Answer:
The fourth roots of 16(cos 200° + i sin 200°) are [tex]2(\cos 50^{\circ}+i\sin 50^{\circ}), 2(\cos 140^{\circ}+i\sin 140^{\circ}),2(\cos 230^{\circ}+i\sin 230^{\circ}), 2(\cos 320^{\circ}+i\sin 320^{\circ})[/tex].
Step-by-step explanation:
The given expression is
[tex]z=16(\cos 200^{\circ}+i\sin 200^{\circ})[/tex]
Using deMoivre's Theorem
[tex](\cos \theta+i\sin \theta)^n=\cos n\theta+i\sin n\theta[/tex]

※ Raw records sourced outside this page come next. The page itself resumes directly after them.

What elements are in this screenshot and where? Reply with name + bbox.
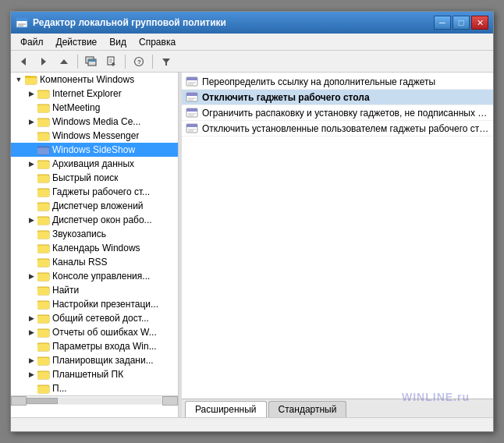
tree-label-tablet: Планшетный ПК [52,369,123,380]
minimize-button[interactable]: ─ [434,16,451,30]
expander-tasksch[interactable]: ▶ [25,354,37,367]
tree-item-arch[interactable]: ▶ Архивация данных [11,157,178,171]
tree-item-present[interactable]: ▶ Настройки презентаци... [11,297,178,311]
toolbar-sep-3 [152,55,153,69]
tree-item-network[interactable]: ▶ Общий сетевой дост... [11,311,178,325]
forward-button[interactable] [34,53,53,70]
expander-network[interactable]: ▶ [25,312,37,324]
tree-label-winmgr: Диспетчер окон рабо... [52,214,152,225]
close-button[interactable]: ✕ [471,16,488,30]
folder-icon [37,214,50,225]
tree-label-search: Быстрый поиск [52,172,118,183]
policy-row-1[interactable]: Переопределить ссылку на дополнительные … [182,74,493,90]
tree-item-find[interactable]: ▶ Найти [11,283,178,297]
maximize-button[interactable]: □ [453,16,470,30]
tabs-bar: Расширенный Стандартный [182,399,493,417]
folder-icon [37,243,50,253]
policy-icon-2 [185,91,199,104]
policy-row-4[interactable]: Отключить установленные пользователем га… [182,121,493,136]
folder-icon [37,229,50,239]
policy-row-3[interactable]: Ограничить распаковку и установку гаджет… [182,105,493,121]
expander-arch[interactable]: ▶ [25,158,37,170]
tree-item-calendar[interactable]: ▶ Календарь Windows [11,241,178,255]
window-title: Редактор локальной групповой политики [33,17,434,28]
menubar: Файл Действие Вид Справка [11,34,493,51]
tree-item-search[interactable]: ▶ Быстрый поиск [11,171,178,185]
svg-rect-48 [186,93,197,96]
tree-item-more[interactable]: ▶ П... [11,381,178,395]
expander-ie[interactable]: ▶ [25,87,37,100]
folder-icon [25,74,37,85]
tree-label-present: Настройки презентаци... [52,299,158,310]
tree-item-taskmgr[interactable]: ▶ Диспетчер вложений [11,199,178,213]
toolbar: ? [11,51,493,73]
tab-standard[interactable]: Стандартный [268,401,347,417]
tree-item-winmgr[interactable]: ▶ Диспетчер окон рабо... [11,213,178,227]
tree-label-ie: Internet Explorer [52,88,122,99]
tree-label-wm: Windows Messenger [52,130,139,141]
scroll-left-btn[interactable] [11,396,27,406]
expander-tablet[interactable]: ▶ [25,368,37,381]
tree-label-wmc: Windows Media Ce... [52,116,140,127]
folder-icon [37,130,50,141]
folder-icon [37,257,50,268]
tree-item-wss[interactable]: ▶ Windows SideShow [11,143,178,157]
tree-item-wmc[interactable]: ▶ Windows Media Ce... [11,115,178,129]
policy-label-4: Отключить установленные пользователем га… [202,123,490,134]
tree-item-ie[interactable]: ▶ Internet Explorer [11,87,178,101]
tree-item-components[interactable]: ▼ Компоненты Windows [11,73,178,87]
tree-item-netmeeting[interactable]: ▶ NetMeeting [11,101,178,115]
title-icon [16,16,28,29]
svg-rect-52 [186,108,197,112]
tree-label-more: П... [52,383,67,394]
menu-view[interactable]: Вид [103,35,133,49]
tree-item-logon[interactable]: ▶ Параметры входа Win... [11,339,178,353]
show-hide-button[interactable] [82,53,101,70]
menu-file[interactable]: Файл [14,35,50,49]
tree-item-errors[interactable]: ▶ Отчеты об ошибках W... [11,325,178,339]
tree-label-find: Найти [52,285,79,296]
expander-components[interactable]: ▼ [12,73,25,86]
tree-item-rss[interactable]: ▶ Каналы RSS [11,255,178,269]
menu-action[interactable]: Действие [50,35,104,49]
back-button[interactable] [14,53,33,70]
policy-label-2: Отключить гаджеты рабочего стола [202,92,370,103]
expander-wmc[interactable]: ▶ [25,115,37,128]
left-scrollbar[interactable] [11,395,178,405]
expander-errors[interactable]: ▶ [25,326,37,338]
help-button[interactable]: ? [130,53,148,70]
tree-label-arch: Архивация данных [52,158,134,169]
tree-label-network: Общий сетевой дост... [52,313,149,324]
tree-item-tablet[interactable]: ▶ Планшетный ПК [11,367,178,381]
policy-label-3: Ограничить распаковку и установку гаджет… [202,108,490,119]
folder-icon-wss [37,144,50,155]
scroll-right-btn[interactable] [162,396,178,406]
right-panel: Переопределить ссылку на дополнительные … [182,73,493,417]
expander-winmgr[interactable]: ▶ [25,214,37,226]
title-bar: Редактор локальной групповой политики ─ … [11,12,493,34]
tree-item-wm[interactable]: ▶ Windows Messenger [11,129,178,143]
svg-rect-9 [88,59,96,62]
menu-help[interactable]: Справка [133,35,182,49]
tree-label-gadgets: Гаджеты рабочего ст... [52,186,150,197]
tree-label-netmeeting: NetMeeting [52,102,100,113]
up-button[interactable] [55,53,73,70]
svg-marker-5 [41,58,46,66]
folder-icon [37,158,50,169]
expander-console[interactable]: ▶ [25,270,37,282]
tree-item-console[interactable]: ▶ Консоле управления... [11,269,178,283]
scroll-thumb[interactable] [27,398,58,404]
scroll-track[interactable] [27,398,162,404]
filter-button[interactable] [157,53,176,70]
svg-rect-44 [186,77,197,80]
tree-label-errors: Отчеты об ошибках W... [52,327,157,338]
tree-label-logon: Параметры входа Win... [52,341,157,352]
tree-item-recorder[interactable]: ▶ Звукозапись [11,227,178,241]
export-button[interactable] [102,53,121,70]
window-controls: ─ □ ✕ [434,16,488,30]
tree-item-tasksch[interactable]: ▶ Планировщик задани... [11,353,178,367]
tab-extended[interactable]: Расширенный [185,401,267,417]
tree-item-gadgets[interactable]: ▶ Гаджеты рабочего ст... [11,185,178,199]
policy-row-2[interactable]: Отключить гаджеты рабочего стола [182,90,493,105]
tree-label-rss: Каналы RSS [52,257,108,268]
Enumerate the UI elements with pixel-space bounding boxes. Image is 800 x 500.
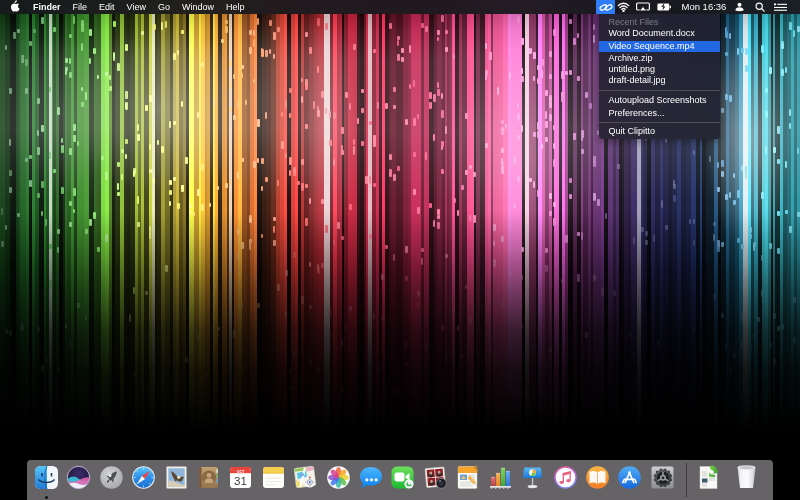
svg-text:31: 31: [234, 475, 247, 487]
svg-text:OCT: OCT: [237, 470, 245, 474]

[tex](z)^{\frac{1}{4}}=[16(\cos 200^{\circ}+i\sin 200^{\circ})]^{\frac{1}{4}}[/tex]
[tex](z)^{\frac{1}{4}}=2(\cos (200\times \frac{1}{4})^{\circ}+i\sin (200\times \frac{1}{4})^{\circ})[/tex]
[tex](z)^{\frac{1}{4}}=2(\cos 50^{\circ}+i\sin 50^{\circ})[/tex]
The four roots are in the form of
[tex](z)^{\frac{1}{4}}=2(\cos (50+90n)^{\circ}+i\sin (50+90n)^{\circ})[/tex]
For n=1,
[tex](z)^{\frac{1}{4}}=2(\cos 140^{\circ}+i\sin 140^{\circ})[/tex]
For n=2,
[tex](z)^{\frac{1}{4}}=2(\cos 230^{\circ}+i\sin 230^{\circ})[/tex]
For n=3,
[tex](z)^{\frac{1}{4}}=2(\cos 320^{\circ}+i\sin 320^{\circ})[/tex]
Therefore the fourth roots of 16(cos 200° + i sin 200°) are [tex]2(\cos 50^{\circ}+i\sin 50^{\circ}), 2(\cos 140^{\circ}+i\sin 140^{\circ}),2(\cos 230^{\circ}+i\sin 230^{\circ}), 2(\cos 320^{\circ}+i\sin 320^{\circ})[/tex].